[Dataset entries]
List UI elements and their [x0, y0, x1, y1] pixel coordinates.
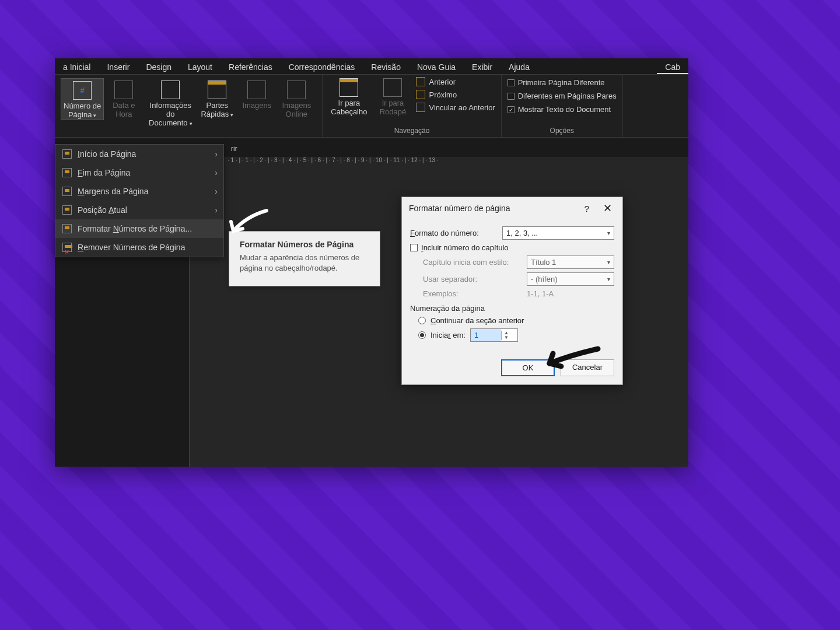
format-page-numbers-icon — [62, 224, 72, 233]
menu-current-position[interactable]: Posição Atual › — [55, 201, 223, 219]
chapter-style-label: Capítulo inicia com estilo: — [423, 258, 522, 267]
chevron-right-icon: › — [215, 168, 218, 177]
start-at-input[interactable] — [471, 329, 501, 341]
separator-label: Usar separador: — [423, 275, 522, 284]
annotation-arrow-white — [229, 208, 270, 237]
start-at-spinner[interactable]: ▲▼ — [470, 328, 518, 342]
horizontal-ruler: · 1 · | · 1 · | · 2 · | · 3 · | · 4 · | … — [224, 157, 688, 167]
word-app-window: a Inicial Inserir Design Layout Referênc… — [55, 58, 688, 467]
help-button[interactable]: ? — [578, 204, 596, 214]
goto-header-button[interactable]: Ir paraCabeçalho — [328, 76, 369, 117]
tooltip-body: Mudar a aparência dos números de página … — [240, 253, 369, 273]
page-top-icon — [62, 149, 72, 159]
previous-section-link[interactable]: Anterior — [416, 77, 495, 86]
ribbon-tabs: a Inicial Inserir Design Layout Referênc… — [55, 58, 688, 75]
examples-value: 1-1, 1-A — [527, 289, 554, 298]
tab-correspondencias[interactable]: Correspondências — [281, 60, 363, 74]
separator-combo[interactable]: - (hífen)▾ — [527, 272, 614, 286]
images-button[interactable]: Imagens — [237, 78, 276, 110]
page-numbering-section: Numeração da página — [410, 304, 614, 313]
tab-revisao[interactable]: Revisão — [363, 60, 409, 74]
tab-inserir[interactable]: Inserir — [99, 60, 138, 74]
dialog-title: Formatar número de página — [409, 204, 510, 213]
menu-top-of-page[interactable]: IInício da Páginanício da Página › — [55, 145, 223, 163]
navigation-group-label: Navegação — [328, 127, 495, 136]
continue-section-radio[interactable]: Continuar da seção anterior — [418, 316, 614, 325]
page-number-menu: IInício da Páginanício da Página › Fim d… — [55, 144, 224, 257]
images-online-button[interactable]: ImagensOnline — [276, 78, 316, 119]
menu-page-margins[interactable]: Margens da Página › — [55, 182, 223, 201]
quick-parts-button[interactable]: PartesRápidas — [197, 78, 237, 119]
tab-layout[interactable]: Layout — [180, 60, 220, 74]
tooltip-title: Formatar Números de Página — [240, 240, 369, 249]
chevron-right-icon: › — [215, 149, 218, 159]
page-number-button[interactable]: # Número dePágina — [61, 78, 104, 120]
date-time-button[interactable]: Data eHora — [104, 78, 144, 119]
chevron-right-icon: › — [215, 205, 218, 215]
tab-exibir[interactable]: Exibir — [464, 60, 501, 74]
image-icon — [247, 80, 266, 99]
show-text-check[interactable]: Mostrar Texto do Document — [508, 105, 617, 114]
link-icon — [416, 103, 425, 112]
spin-down-icon[interactable]: ▼ — [502, 335, 511, 340]
menu-format-page-numbers[interactable]: Formatar Números de Página... — [55, 219, 223, 238]
menu-bottom-of-page[interactable]: Fim da Página › — [55, 163, 223, 182]
menu-remove-page-numbers[interactable]: Remover Números de Página — [55, 238, 223, 257]
tab-design[interactable]: Design — [138, 60, 180, 74]
close-button[interactable]: ✕ — [596, 202, 619, 215]
chevron-right-icon: › — [215, 187, 218, 196]
annotation-arrow-dark — [542, 343, 601, 372]
header-icon — [340, 78, 358, 97]
include-chapter-check[interactable]: Incluir número do capítulo — [410, 243, 614, 252]
examples-label: Exemplos: — [423, 289, 522, 298]
number-format-label: Formato do número: — [410, 229, 498, 237]
doc-info-button[interactable]: Informações doDocumento — [144, 78, 197, 128]
page-bottom-icon — [62, 168, 72, 177]
different-odd-even-check[interactable]: Diferentes em Páginas Pares — [508, 92, 617, 100]
options-group-label: Opções — [508, 127, 617, 136]
page-number-icon: # — [73, 81, 92, 100]
calendar-icon — [114, 80, 133, 99]
doc-info-icon — [161, 80, 180, 99]
remove-page-numbers-icon — [62, 243, 72, 252]
tab-inicial[interactable]: a Inicial — [55, 60, 99, 74]
quick-parts-icon — [208, 80, 226, 99]
chapter-style-combo[interactable]: Título 1▾ — [527, 256, 614, 269]
current-position-icon — [62, 205, 72, 215]
tab-referencias[interactable]: Referências — [220, 60, 281, 74]
ruler-fragment: rir — [231, 145, 237, 153]
dialog-titlebar: Formatar número de página ? ✕ — [402, 197, 622, 219]
tooltip-format-page-numbers: Formatar Números de Página Mudar a aparê… — [229, 231, 380, 286]
different-first-page-check[interactable]: Primeira Página Diferente — [508, 78, 617, 87]
globe-image-icon — [287, 80, 306, 99]
link-previous-link[interactable]: Vincular ao Anterior — [416, 103, 495, 112]
footer-icon — [383, 78, 402, 97]
goto-footer-button[interactable]: Ir paraRodapé — [373, 76, 412, 117]
number-format-combo[interactable]: 1, 2, 3, ...▾ — [502, 226, 614, 240]
ribbon: # Número dePágina Data eHora Informações… — [55, 75, 688, 138]
tab-ajuda[interactable]: Ajuda — [501, 60, 538, 74]
next-section-link[interactable]: Próximo — [416, 90, 495, 99]
arrow-down-icon — [416, 90, 425, 99]
arrow-up-icon — [416, 77, 425, 86]
tab-novaguia[interactable]: Nova Guia — [409, 60, 464, 74]
page-margins-icon — [62, 187, 72, 196]
tab-cabecalho[interactable]: Cab — [657, 60, 688, 74]
start-at-radio[interactable]: Iniciar em: ▲▼ — [418, 328, 614, 342]
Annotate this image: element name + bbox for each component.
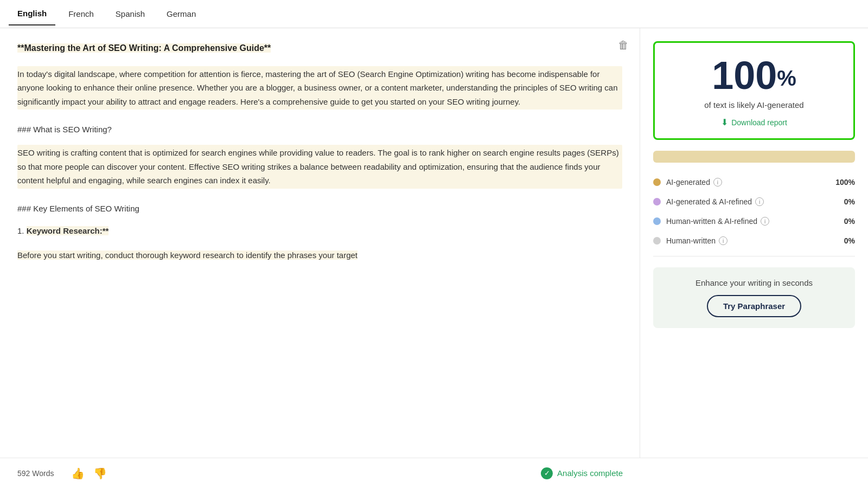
download-label: Download report xyxy=(731,118,787,127)
stat-label-human-written: Human-written i xyxy=(666,236,844,245)
stat-ai-generated: AI-generated i 100% xyxy=(653,178,855,187)
stat-human-ai-refined: Human-written & AI-refined i 0% xyxy=(653,217,855,226)
score-label: of text is likely AI-generated xyxy=(666,100,843,110)
paragraph-2: SEO writing is crafting content that is … xyxy=(17,145,622,189)
feedback-icons: 👍 👎 xyxy=(71,467,107,480)
bottom-bar: 592 Words 👍 👎 ✓ Analysis complete xyxy=(0,458,640,488)
tab-german[interactable]: German xyxy=(158,3,205,25)
bottom-container: 592 Words 👍 👎 ✓ Analysis complete xyxy=(0,458,868,488)
score-display: 100% xyxy=(666,56,843,95)
tab-spanish[interactable]: Spanish xyxy=(107,3,154,25)
paragraph-1: In today's digital landscape, where comp… xyxy=(17,66,622,110)
delete-icon[interactable]: 🗑 xyxy=(618,39,629,52)
stat-value-human-written: 0% xyxy=(844,236,855,245)
word-count: 592 Words xyxy=(17,469,54,478)
enhance-box: Enhance your writing in seconds Try Para… xyxy=(653,267,855,328)
stat-dot-human-ai-refined xyxy=(653,217,661,225)
paragraph-3: Before you start writing, conduct thorou… xyxy=(17,248,622,262)
stat-label-ai-refined: AI-generated & AI-refined i xyxy=(666,197,844,206)
score-number: 100 xyxy=(712,54,777,97)
score-percent-symbol: % xyxy=(777,66,796,90)
tab-english[interactable]: English xyxy=(9,2,55,25)
info-icon-human-ai-refined[interactable]: i xyxy=(761,217,769,226)
analysis-status-text: Analysis complete xyxy=(557,468,623,478)
download-report-link[interactable]: ⬇ Download report xyxy=(666,117,843,127)
thumbs-up-icon[interactable]: 👍 xyxy=(71,467,85,480)
stat-value-human-ai-refined: 0% xyxy=(844,217,855,226)
stat-dot-ai-generated xyxy=(653,178,661,186)
divider xyxy=(653,256,855,256)
stat-value-ai-generated: 100% xyxy=(835,178,855,187)
article-title: **Mastering the Art of SEO Writing: A Co… xyxy=(17,41,622,55)
stat-value-ai-refined: 0% xyxy=(844,197,855,206)
stat-label-human-ai-refined: Human-written & AI-refined i xyxy=(666,217,844,226)
stat-label-ai-generated: AI-generated i xyxy=(666,178,835,187)
paraphraser-button[interactable]: Try Paraphraser xyxy=(707,295,801,317)
tab-bar: English French Spanish German xyxy=(0,0,868,28)
list-item-1: 1. Keyword Research:** xyxy=(17,224,622,238)
check-circle-icon: ✓ xyxy=(541,467,553,479)
stat-human-written: Human-written i 0% xyxy=(653,236,855,245)
tab-french[interactable]: French xyxy=(60,3,103,25)
thumbs-down-icon[interactable]: 👎 xyxy=(93,467,107,480)
info-icon-ai-refined[interactable]: i xyxy=(755,197,764,206)
right-panel: 100% of text is likely AI-generated ⬇ Do… xyxy=(640,28,868,458)
progress-bar xyxy=(653,151,855,163)
download-icon: ⬇ xyxy=(721,117,728,127)
progress-bar-fill xyxy=(653,151,855,163)
text-panel: 🗑 **Mastering the Art of SEO Writing: A … xyxy=(0,28,640,458)
score-card: 100% of text is likely AI-generated ⬇ Do… xyxy=(653,41,855,140)
bottom-right-spacer xyxy=(640,458,868,488)
stat-dot-human-written xyxy=(653,237,661,245)
info-icon-human-written[interactable]: i xyxy=(719,236,727,245)
info-icon-ai-generated[interactable]: i xyxy=(713,178,722,187)
enhance-title: Enhance your writing in seconds xyxy=(664,278,844,287)
analysis-status: ✓ Analysis complete xyxy=(541,467,623,479)
heading-1: ### What is SEO Writing? xyxy=(17,125,622,134)
stat-ai-refined: AI-generated & AI-refined i 0% xyxy=(653,197,855,206)
heading-2: ### Key Elements of SEO Writing xyxy=(17,204,622,213)
stat-dot-ai-refined xyxy=(653,198,661,206)
main-content: 🗑 **Mastering the Art of SEO Writing: A … xyxy=(0,28,868,458)
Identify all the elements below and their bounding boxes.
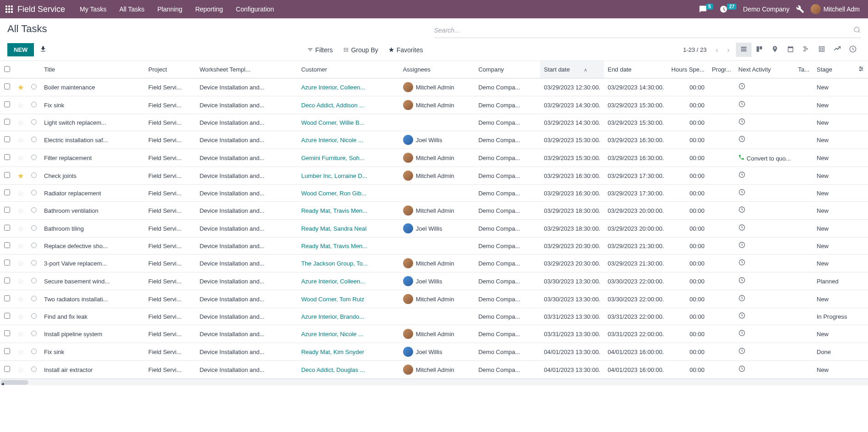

Task to carry out =
Gather every line from the entries above where the word "generated" appears, and copy them.

Worked solution =
stat-ai-generated: AI-generated i 100% xyxy=(653,178,855,187)
score-label: of text is likely AI-generated xyxy=(666,100,843,110)
stat-label-ai-refined: AI-generated & AI-refined i xyxy=(666,197,844,206)
stat-dot-ai-generated xyxy=(653,178,661,186)
stat-value-ai-generated: 100% xyxy=(835,178,855,187)
stat-label-ai-generated: AI-generated i xyxy=(666,178,835,187)
right-panel: 100% of text is likely AI-generated ⬇ Do… xyxy=(640,28,868,458)
score-card: 100% of text is likely AI-generated ⬇ Do… xyxy=(653,41,855,140)
info-icon-ai-generated[interactable]: i xyxy=(713,178,722,187)
stat-ai-refined: AI-generated & AI-refined i 0% xyxy=(653,197,855,206)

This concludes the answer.